İşler her zamanki gibi yürümüyor
Hepsini yan yana getirdiğimizde, Avrupa’da kamuoyları düzeyindeki tepkilerin hükümetler kanadına herhangi bir şekilde tahvil olduğunu söyleyebilmek zordur. Bu cephede sınırlı istisnalar dışında bir kez daha işler “her zamanki olağan haliyle yürümektedir.”
Bu yönüyle bakıldığında CHP’ye karşı yargı üzerinden yürütülen kuşatma stratejisi her seferinde yeni dalgalarla genişlerken, Ankara’daki karar vericilerin dış dünyadaki konjonktürün buna uygun olduğu hesabı üzerinden hareket ettiklerini söyleyebiliriz.
Örneğin, geçen hafta İstanbul’da bir asliye ceza mahkemesinin CHP İstanbul il yönetimini görevden alıp yerine geçici bir yönetim atama kararına Avrupa Parlamentosu içinde yükselen bazı eleştiriler haricinde Avrupa cephesinde kuvvetli bir itiraz yükselmemiştir.

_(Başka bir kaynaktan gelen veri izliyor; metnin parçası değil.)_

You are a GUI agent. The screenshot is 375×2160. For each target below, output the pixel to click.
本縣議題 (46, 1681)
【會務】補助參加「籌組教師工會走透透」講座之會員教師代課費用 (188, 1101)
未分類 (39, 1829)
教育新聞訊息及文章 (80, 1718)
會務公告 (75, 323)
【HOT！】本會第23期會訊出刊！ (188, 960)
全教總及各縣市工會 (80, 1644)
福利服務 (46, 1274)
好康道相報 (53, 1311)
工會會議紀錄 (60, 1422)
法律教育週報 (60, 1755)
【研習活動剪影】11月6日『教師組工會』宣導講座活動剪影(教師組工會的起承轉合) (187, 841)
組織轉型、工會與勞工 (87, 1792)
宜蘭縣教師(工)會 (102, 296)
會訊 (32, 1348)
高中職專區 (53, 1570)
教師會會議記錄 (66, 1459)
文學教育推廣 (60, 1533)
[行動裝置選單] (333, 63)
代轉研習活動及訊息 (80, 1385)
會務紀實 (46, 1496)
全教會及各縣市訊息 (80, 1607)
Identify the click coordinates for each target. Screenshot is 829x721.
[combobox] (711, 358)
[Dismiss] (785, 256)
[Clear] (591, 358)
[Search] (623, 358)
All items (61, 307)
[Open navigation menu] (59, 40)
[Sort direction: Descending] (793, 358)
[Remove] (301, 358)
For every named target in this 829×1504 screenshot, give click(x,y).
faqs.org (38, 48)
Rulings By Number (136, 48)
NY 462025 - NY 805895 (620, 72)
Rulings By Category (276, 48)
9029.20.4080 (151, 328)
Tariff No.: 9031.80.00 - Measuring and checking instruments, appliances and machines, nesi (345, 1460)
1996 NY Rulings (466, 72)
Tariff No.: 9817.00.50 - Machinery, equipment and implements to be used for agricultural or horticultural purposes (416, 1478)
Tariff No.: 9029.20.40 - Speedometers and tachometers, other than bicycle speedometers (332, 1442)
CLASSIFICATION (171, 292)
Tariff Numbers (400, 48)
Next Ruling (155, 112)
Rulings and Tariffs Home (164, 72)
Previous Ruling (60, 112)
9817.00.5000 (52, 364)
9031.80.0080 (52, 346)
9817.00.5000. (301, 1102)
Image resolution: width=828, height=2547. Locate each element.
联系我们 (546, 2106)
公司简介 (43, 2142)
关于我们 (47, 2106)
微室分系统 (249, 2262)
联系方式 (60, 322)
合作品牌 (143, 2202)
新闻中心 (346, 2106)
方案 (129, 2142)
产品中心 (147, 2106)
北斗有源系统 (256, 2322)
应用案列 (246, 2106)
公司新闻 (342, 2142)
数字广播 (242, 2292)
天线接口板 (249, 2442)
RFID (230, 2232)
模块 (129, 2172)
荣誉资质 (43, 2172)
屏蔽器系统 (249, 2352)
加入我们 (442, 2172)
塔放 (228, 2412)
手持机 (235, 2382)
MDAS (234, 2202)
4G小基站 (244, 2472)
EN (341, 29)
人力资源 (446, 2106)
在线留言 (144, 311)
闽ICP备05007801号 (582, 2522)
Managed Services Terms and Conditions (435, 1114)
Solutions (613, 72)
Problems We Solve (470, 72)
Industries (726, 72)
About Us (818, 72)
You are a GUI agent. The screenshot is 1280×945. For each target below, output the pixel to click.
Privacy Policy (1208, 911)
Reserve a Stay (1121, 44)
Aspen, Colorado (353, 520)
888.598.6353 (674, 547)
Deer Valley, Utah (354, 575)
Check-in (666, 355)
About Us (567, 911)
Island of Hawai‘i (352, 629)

Tabii 15 Eylül’de bu kez Ankara’daki asliye ceza mahkemesinin 2023 yılında Özgür Özel’in genel başkan seçildiği CHP kurultayı ile ilgili davada vereceği kararın da bugünkü parti yönetiminin aleyhine çıkması, kuşkusuz yeni ve ciddi bir durum yaratacaktır. Bu takdirde Avrupa’da hükümetler kanadının tutumunda bir değişiklik olup olmayacağını sorusu belirebilir. Ancak Avrupa’daki liderlerin yerleşmiş tutumlarına bakıldığında, CHP yönetiminin bu konuda büyük beklentilere girmemesi isabetli olur.
Türkiye Cumhuriyeti’nin yolculuğuna demokrasi ve hukukun üstünlüğü yörüngesinde devam etmesini arzulayan ve bunun için demokratik zeminlerde mücadele etme kararlılığında olanlar, önümüzdeki dönemde büyük ölçüde kendi çabalarına güvenmek durumundadırlar.
NOT: Avrupa Birliği ve Avrupa Konseyi gibi kurumların tutumlarını ayrıca değerlendireceğim.